Assigned task:
The lines from the one containing "ostinatamente cercata. È" through the last line below, both ends included, must be reproduced exactly, with no pictures.
★ ★ ★ ★
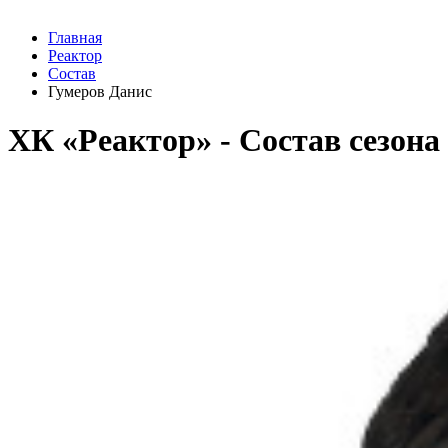
Главная
Реактор
Состав
Гумеров Данис
ХК «Реактор» - Cостав сезона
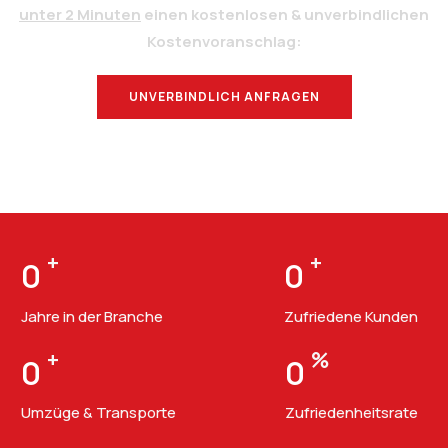
unter 2 Minuten
einen kostenlosen & unverbindlichen
Kostenvoranschlag:
UNVERBINDLICH ANFRAGEN
BERATUNG
+
+
0
0
Jahre in der Branche
Zufriedene Kunden
+
%
0
0
Umzüge & Transporte
Zufriedenheitsrate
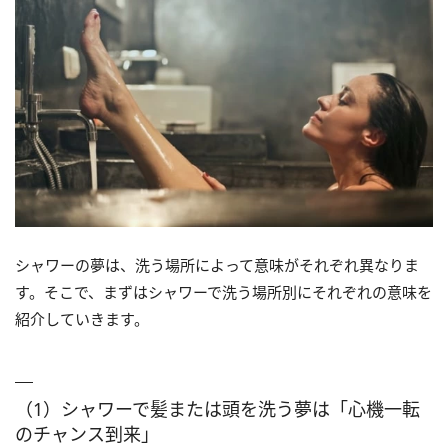
シャワーの夢は、洗う場所によって意味がそれぞれ異なりま
す。そこで、まずはシャワーで洗う場所別にそれぞれの意味を
紹介していきます。
（1）シャワーで髪または頭を洗う夢は「心機一転
のチャンス到来」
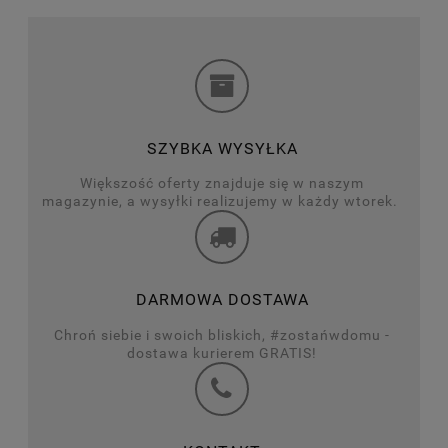
SZYBKA WYSYŁKA
Większość oferty znajduje się w naszym
magazynie, a wysyłki realizujemy w każdy wtorek.
DARMOWA DOSTAWA
Chroń siebie i swoich bliskich, #zostańwdomu -
dostawa kurierem GRATIS!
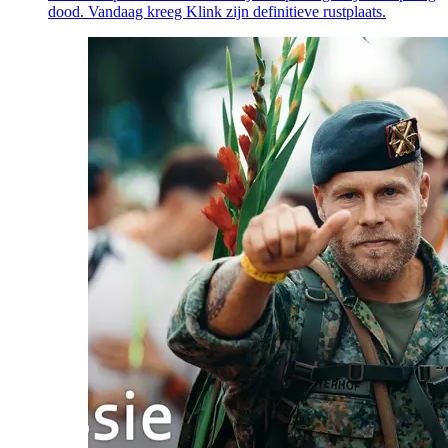
dood. Vandaag kreeg Klink zijn definitieve rustplaats.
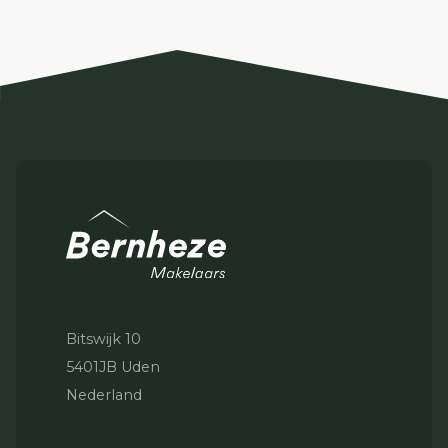
Bitswijk 10
5401JB Uden
Nederland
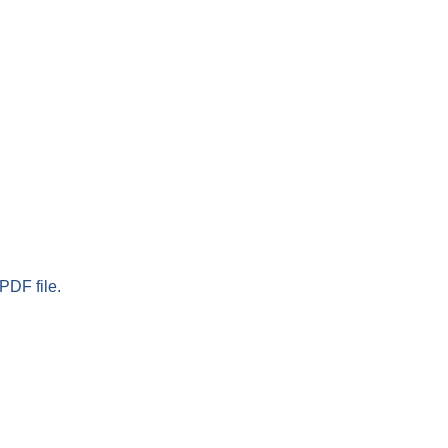
PDF file.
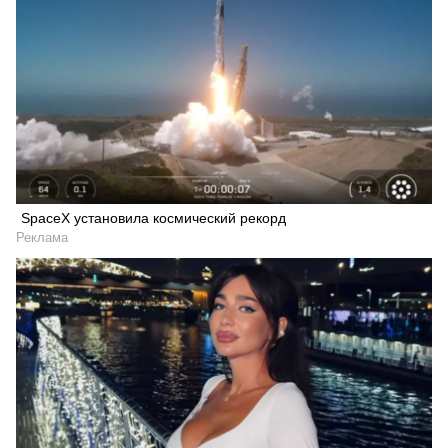
SpaceX установила космический рекорд
Реклама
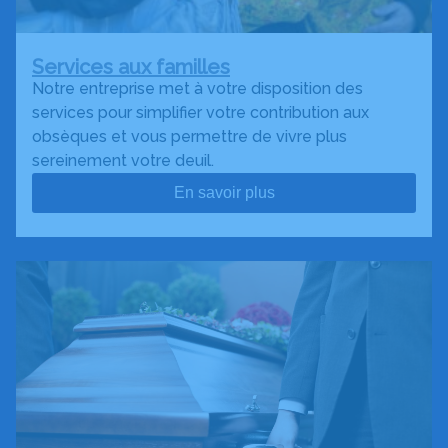
Services aux familles
Notre entreprise met à votre disposition des
services pour simplifier votre contribution aux
obsèques et vous permettre de vivre plus
sereinement votre deuil.
En savoir plus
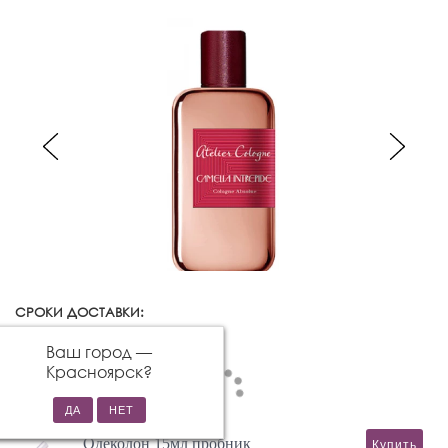
СРОКИ ДОСТАВКИ:
Красноярск
Изменить город
Ваш город —
Красноярск
?
Одеколон 15мл пробник
Купить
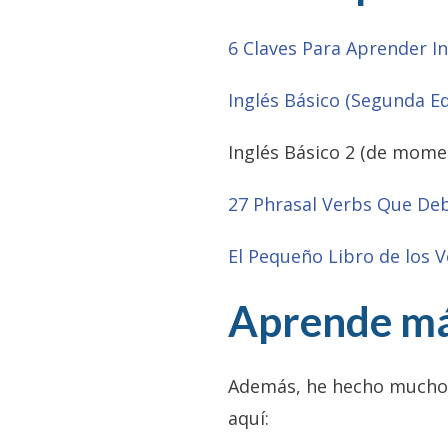
6 Claves Para Aprender I
Inglés Básico (Segunda Ed
Inglés Básico 2 (de mome
27 Phrasal Verbs Que Deb
El Pequeño Libro de los V
Aprende má
Además, he hecho muchos 
aquí:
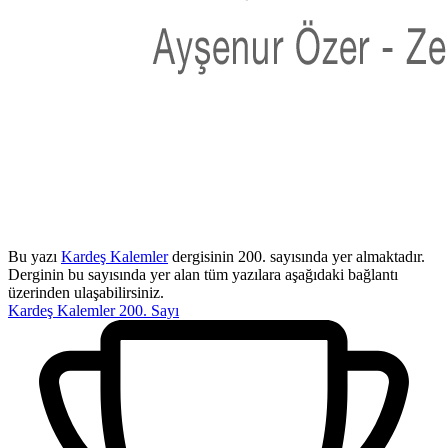
Bu yazı
Kardeş Kalemler
dergisinin 200. sayısında yer almaktadır.
Derginin bu sayısında yer alan tüm yazılara aşağıdaki bağlantı
üzerinden ulaşabilirsiniz.
Kardeş Kalemler 200. Sayı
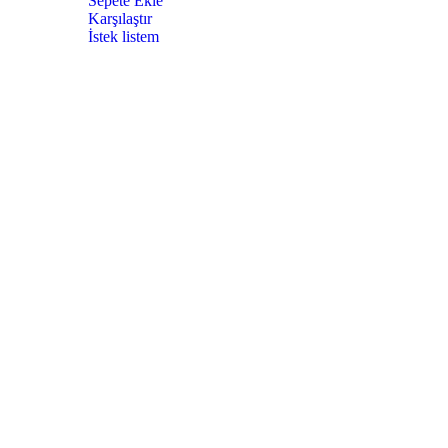
Sepete Ekle
Karşılaştır
İstek listem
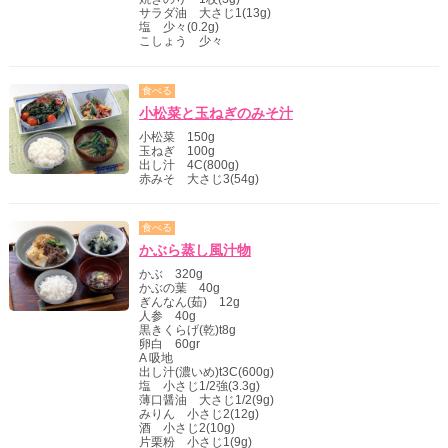
サラダ油 大さじ1(13g)
塩 少々(0.2g)
こしょう 少々
食べる
小松菜と玉ねぎのみそ汁
小松菜 150g
玉ねぎ 100g
出し汁 4C(800g)
赤みそ 大さじ3(54g)
食べる
かぶら蒸し風汁物
かぶ 320g
かぶの葉 40g
ぎんなん(茹) 12g
人参 40g
黒きくらげ(乾)t8g
卵白 60gr
A 吸地
出し汁(濃いめ)t3C(600g)
塩 小さじ1/2強(3.3g)
薄口醤油 大さじ1/2(9g)
みりん 小さじ2(12g)
酒 小さじ2(10g)
片栗粉 小さじ1(9g)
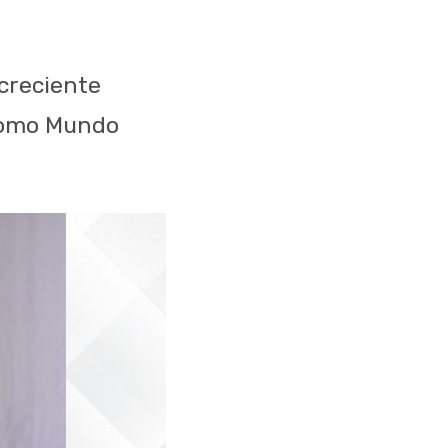
 creciente
 como Mundo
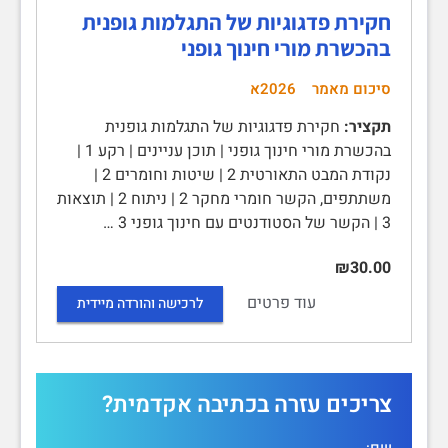
חקירת פדגוגיות של התגלמות גופנית
בהכשרת מורי חינוך גופני
סיכום מאמר
2026א
תקציר:
חקירת פדגוגיות של התגלמות גופנית
בהכשרת מורי חינוך גופני | תוכן עניינים | רקע 1 |
נקודת המבט התאורטית 2 | שיטות וחומרים 2 |
משתתפים, הקשר חומרי מחקר 2 | ניתוח 2 | תוצאות
3 | הקשר של הסטודנטים עם חינוך גופני 3 …
₪30.00
עוד פרטים
לרכישה והורדה מיידית
צריכים עזרה בכתיבה אקדמית?
שם:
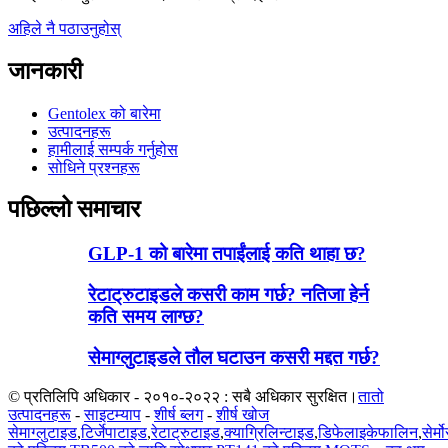
अहिले नै पठाउनुहोस्
जानकारी
Gentolex को बारेमा
उत्पादनहरू
हामीलाई सम्पर्क गर्नुहोस
सोधिने प्रश्नहरू
पछिल्लो समाचार
GLP-1 को बारेमा तपाईंलाई कति थाहा छ?
रेटाट्रुटाइडले कसरी काम गर्छ? नतिजा हेर्न
कति समय लाग्छ?
सेमाग्लुटाइडले तौल घटाउन कसरी मद्दत गर्छ?
© प्रतिलिपि अधिकार - २०१०-२०२२ : सबै अधिकार सुरक्षित।
तातो
उत्पादनहरू
-
साइटम्याप
-
शीर्ष ब्लग
-
शीर्ष खोज
सेमाग्लुटाइड
,
टिर्जेपाटाइड
,
रेटाट्रुटाइड
,
क्याग्रिलिन्टाइड
,
डिफेलाइकेफालिन
,
सेर्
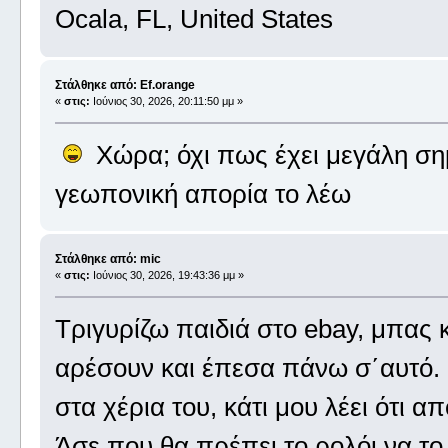
Ocala, FL, United States
Στάλθηκε από: Ef.orange
«
στις:
Ιούνιος 30, 2026, 20:11:50 μμ »
Χώρα; όχι πως έχει μεγάλη ση
γεωπονική απορία το λέω
Στάλθηκε από: mic
«
στις:
Ιούνιος 30, 2026, 19:43:36 μμ »
Τριγυρίζω παιδιά στο ebay, μπας 
αρέσουν και έπεσα πάνω σ΄αυτό. Ο
στα χέρια του, κάτι μου λέει ότι α
Άσε που θα πρέπει το ρολόι να το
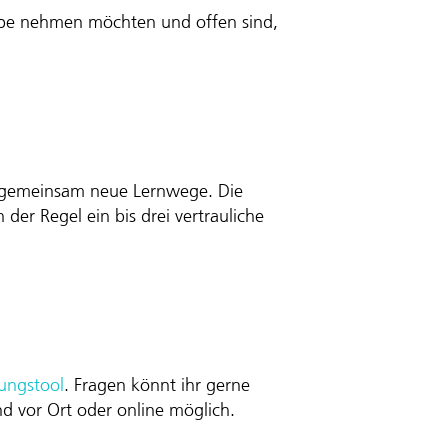
Lupe nehmen möchten und offen sind,
Tanja
Steiner
n gemeinsam neue Lernwege. Die
 der Regel ein bis drei vertrauliche
ungstool
. Fragen könnt ihr gerne
nd vor Ort oder online möglich.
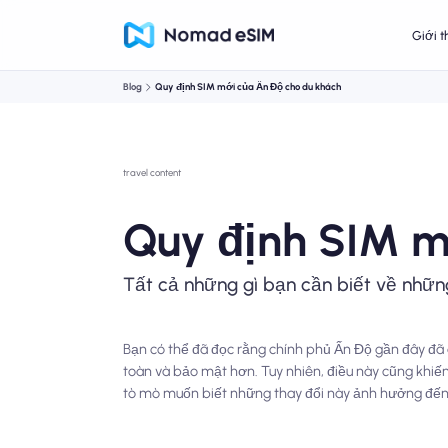
Giới t
Blog
Quy định SIM mới của Ấn Độ cho du khách
travel content
Quy định SIM m
Tất cả những gì bạn cần biết về nhữn
Bạn có thể đã đọc rằng chính phủ Ấn Độ gần đây đã
toàn và bảo mật hơn. Tuy nhiên, điều này cũng khiế
tò mò muốn biết những thay đổi này ảnh hưởng đến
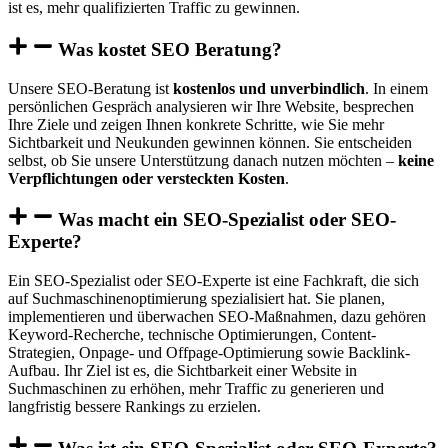
ist es, mehr qualifizierten Traffic zu gewinnen.
Was kostet SEO Beratung?
Unsere SEO-Beratung ist
kostenlos und unverbindlich
. In einem
persönlichen Gespräch analysieren wir Ihre Website, besprechen
Ihre Ziele und zeigen Ihnen konkrete Schritte, wie Sie mehr
Sichtbarkeit und Neukunden gewinnen können. Sie entscheiden
selbst, ob Sie unsere Unterstützung danach nutzen möchten –
keine
Verpflichtungen oder versteckten Kosten
.
Was macht ein SEO-Spezialist oder SEO-
Experte?
Ein SEO-Spezialist oder SEO-Experte ist eine Fachkraft, die sich
auf Suchmaschinenoptimierung spezialisiert hat. Sie planen,
implementieren und überwachen SEO-Maßnahmen, dazu gehören
Keyword-Recherche, technische Optimierungen, Content-
Strategien, Onpage- und Offpage-Optimierung sowie Backlink-
Aufbau. Ihr Ziel ist es, die Sichtbarkeit einer Website in
Suchmaschinen zu erhöhen, mehr Traffic zu generieren und
langfristig bessere Rankings zu erzielen.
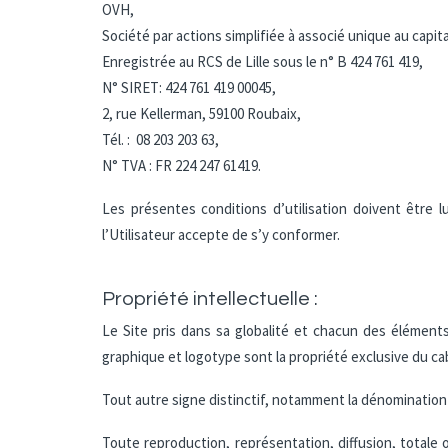
OVH,
Société par actions simplifiée à associé unique au capita
Enregistrée au RCS de Lille sous le n° B 424 761 419,
N° SIRET: 424 761 419 00045,
2, rue Kellerman, 59100 Roubaix,
Tél. : 08 203 203 63,
N° TVA : FR 224 247 61419.
Les présentes conditions d’utilisation doivent être l
l’Utilisateur accepte de s’y conformer.
Propriété intellectuelle :
Le Site pris dans sa globalité et chacun des élément
graphique et logotype sont la propriété exclusive du 
Tout autre signe distinctif, notamment la dénomination
Toute reproduction, représentation, diffusion, totale 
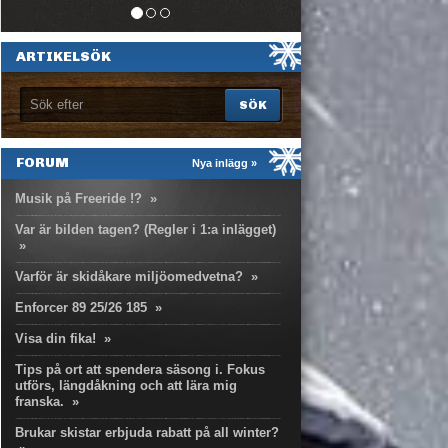
ARTIKELSÖK
FORUM
Nya inlägg »
Musik på Freeride !?
»
Var är bilden tagen? (Regler i 1:a inlägget)
»
Varför är skidåkare miljöomedvetna?
»
Enforcer 89 25/26 185
»
Visa din fika!
»
Tips på ort att spendera säsong i. Fokus
utförs, längdåkning och att lära mig
franska.
»
Brukar skistar erbjuda rabatt på all winter?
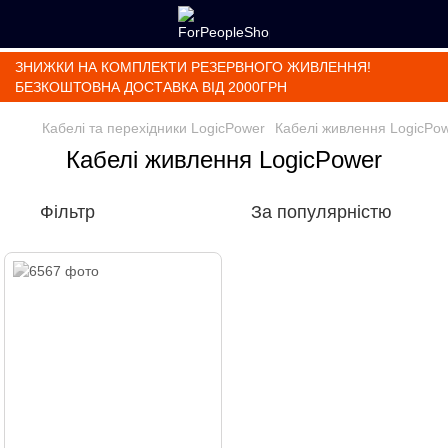
ЗНИЖКИ НА КОМПЛЕКТИ РЕЗЕРВНОГО ЖИВЛЕННЯ!
БЕЗКОШТОВНА ДОСТАВКА ВІД 2000ГРН
Кабелі та перехідники LogicPower
Кабелі живлення LogicPo
Кабелі живлення LogicPower
Фільтр
За популярністю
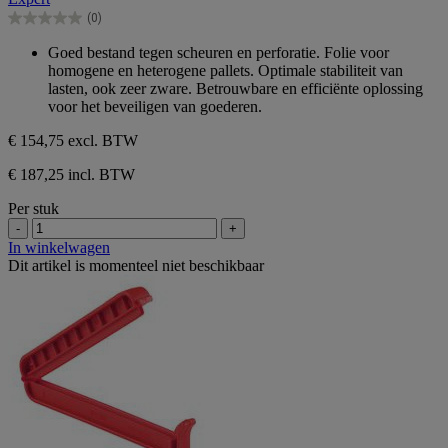
5
(0)
sterren.
0.0
van
Goed bestand tegen scheuren en perforatie. Folie voor
de
homogene en heterogene pallets. Optimale stabiliteit van
5
lasten, ook zeer zware. Betrouwbare en efficiënte oplossing
sterren.
voor het beveiligen van goederen.
€ 154,75
excl. BTW
€ 187,25 incl. BTW
Per stuk
-
+
In winkelwagen
Dit artikel is momenteel niet beschikbaar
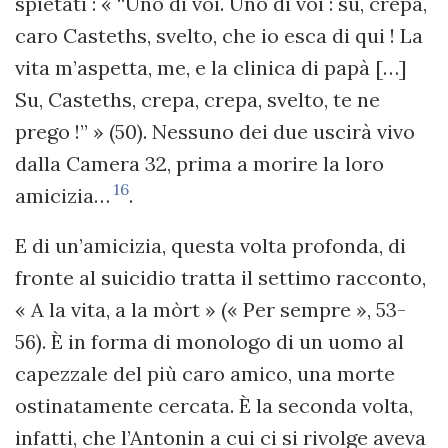
spietati : « “Uno di voi. Uno di voi : su, crepa,
caro Casteths, svelto, che io esca di qui ! La
vita m’aspetta, me, e la clinica di papà […]
Su, Casteths, crepa, crepa, svelto, te ne
prego !” » (50). Nessuno dei due uscirà vivo
dalla Camera 32, prima a morire la loro
16
amicizia…
.
E di un’amicizia, questa volta profonda, di
fronte al suicidio tratta il settimo racconto,
« A la vita, a la mòrt » (« Per sempre », 53-
56). È in forma di monologo di un uomo al
capezzale del più caro amico, una morte
ostinatamente cercata. È la seconda volta,
infatti, che l’Antonin a cui ci si rivolge aveva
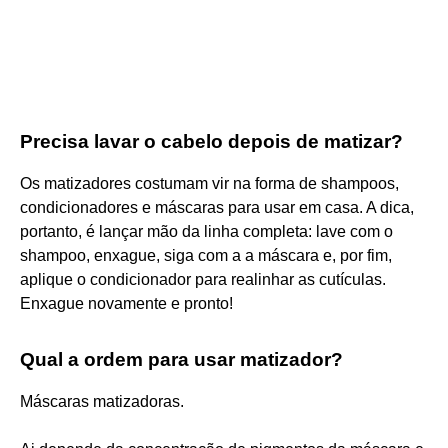
Precisa lavar o cabelo depois de matizar?
Os matizadores costumam vir na forma de shampoos,
condicionadores e máscaras para usar em casa. A dica,
portanto, é lançar mão da linha completa: lave com o
shampoo, enxague, siga com a a máscara e, por fim,
aplique o condicionador para realinhar as cutículas.
Enxague novamente e pronto!
Qual a ordem para usar matizador?
Máscaras matizadoras.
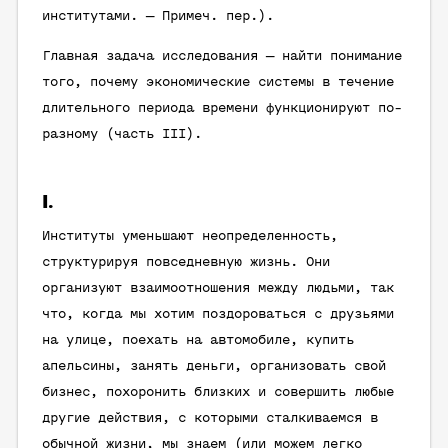
институтами. —
Примеч. пер.
).
Главная задача исследования — найти понимание
того, почему экономические системы в течение
длительного периода времени функционируют по-
разному (часть III).
I.
Институты уменьшают неопределенность,
структурируя повседневную жизнь. Они
организуют взаимоотношения между людьми, так
что, когда мы хотим поздороваться с друзьями
на улице, поехать на автомобиле, купить
апельсины, занять деньги, организовать свой
бизнес, похоронить близких и совершить любые
другие действия, с которыми сталкиваемся в
обычной жизни, мы знаем (или можем легко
★ ★ ★ ★
Your solution:
ostinatamente cercata. È la seconda volta,
infatti, che l’Antonin a cui ci si rivolge aveva
Precisa lavar o cabelo depois de matizar?
Os matizadores costumam vir na forma de shampoos,
condicionadores e máscaras para usar em casa. A dica,
portanto, é lançar mão da linha completa: lave com o
shampoo, enxague, siga com a a máscara e, por fim,
aplique o condicionador para realinhar as cutículas.
Enxague novamente e pronto!
Qual a ordem para usar matizador?
Máscaras matizadoras.
институтами. —
Примеч. пер.
).
Главная задача исследования — найти понимание
того, почему экономические системы в течение
длительного периода времени функционируют по-
разному (часть III).
I.
Институты уменьшают неопределенность,
структурируя повседневную жизнь. Они
организуют взаимоотношения между людьми, так
что, когда мы хотим поздороваться с друзьями
на улице, поехать на автомобиле, купить
апельсины, занять деньги, организовать свой
бизнес, похоронить близких и совершить любые
другие действия, с которыми сталкиваемся в
обычной жизни, мы знаем (или можем легко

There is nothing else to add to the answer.